The International Monetary Fund raised its growth outlook on the global economy, citing accelerated growth among advanced industrialized economies.

The global economy will expand 3.7 percent in 2014, up from an earlier estimate of 3.6 percent, the IMF said in a revised World Economic Outlook report. Advanced economies will pick up the slack in 2014, led by the United States, United Kingdom and Japan. The IMF’s forecast for 2015 is 3.9 percent, unchanged from the previous estimate.

The US economy will grow 2.8 percent in 2014, compared with the October estimate of 2.6 percent. UK GDP will expand 2.4 percent this year, up from an initial estimate of 1.9 percent. Meanwhile, economic growth in Japan was revised from 1.2 percent to 1.7 percent, the report showed. If the revised estimate holds, the global economy will experience its best year since 2011, when the world’s gross domestic product rose nearly 4 percent.

The revised outlook doesn’t come without caveats. The pace of economic expansion will remain uneven, as emerging markets continue to struggle with domestic weaknesses. At the same time, deflation remains a real threat across several advanced economies, which are struggling with stubbornly low inflation levels. Weak inflation threatens to dampen consumption and make existing debts harder to pay.

“In advanced economies, output gaps generally remain large, and given the risks, the monetary policy stance should stay accommodative while fiscal consolidation continues,” the IMF said in its report.

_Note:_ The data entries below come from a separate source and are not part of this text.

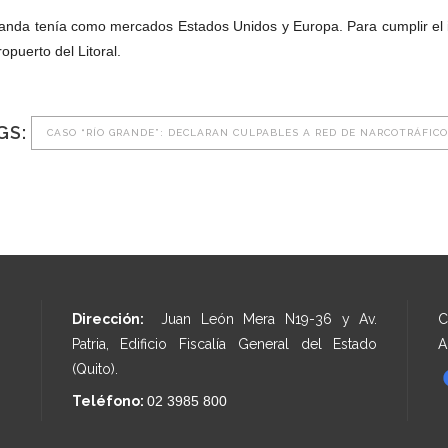
anda tenía como mercados Estados Unidos y Europa. Para cumplir el ilí
ropuerto del Litoral.
GS:
CASO “RÍO GRANDE”: DECLARAN CULPABLES A RED DE NARCOTRÁFICO
Dirección:
Juan León Mera N19-36 y Av.
C
Patria, Edificio Fiscalía General del Estado
A
(Quito).
Teléfono:
02 3985 800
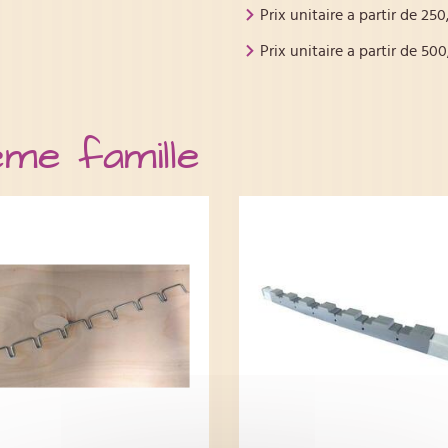
Prix unitaire a partir de
250
Prix unitaire a partir de
500
ême famille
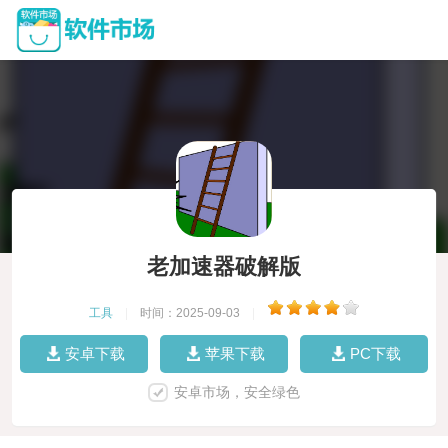
老加速器破解版
工具
|
时间：2025-09-03
|
安卓下载
苹果下载
PC下载
安卓市场，安全绿色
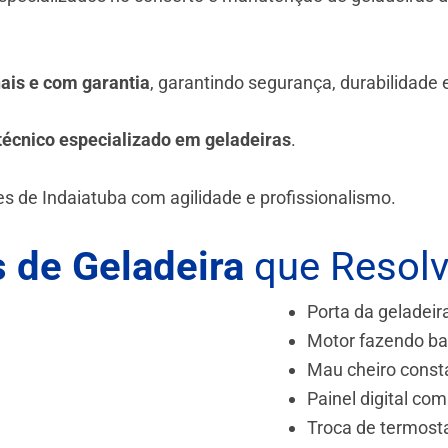
.
nais e com garantia
, garantindo segurança, durabilidade
técnico especializado em geladeiras
.
es de Indaiatuba
com agilidade e profissionalismo.
 de Geladeira
que Resol
Porta da geladeir
Motor fazendo ba
Mau cheiro const
Painel digital com
Troca de termost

Strong external demand from advanced economies is expected to boost emerging markets, the report said. China’s economy is forecasted to grow 7.5 percent this year, up from an initial estimate of 7.3 percent. The biggest negative adjustment came for Russia. The IMF now believes Russia’s GDP will expand 2 percent this year and 2.5 percent in 2015. Both of the revised predictions are 1 percentage point lower than the October forecast.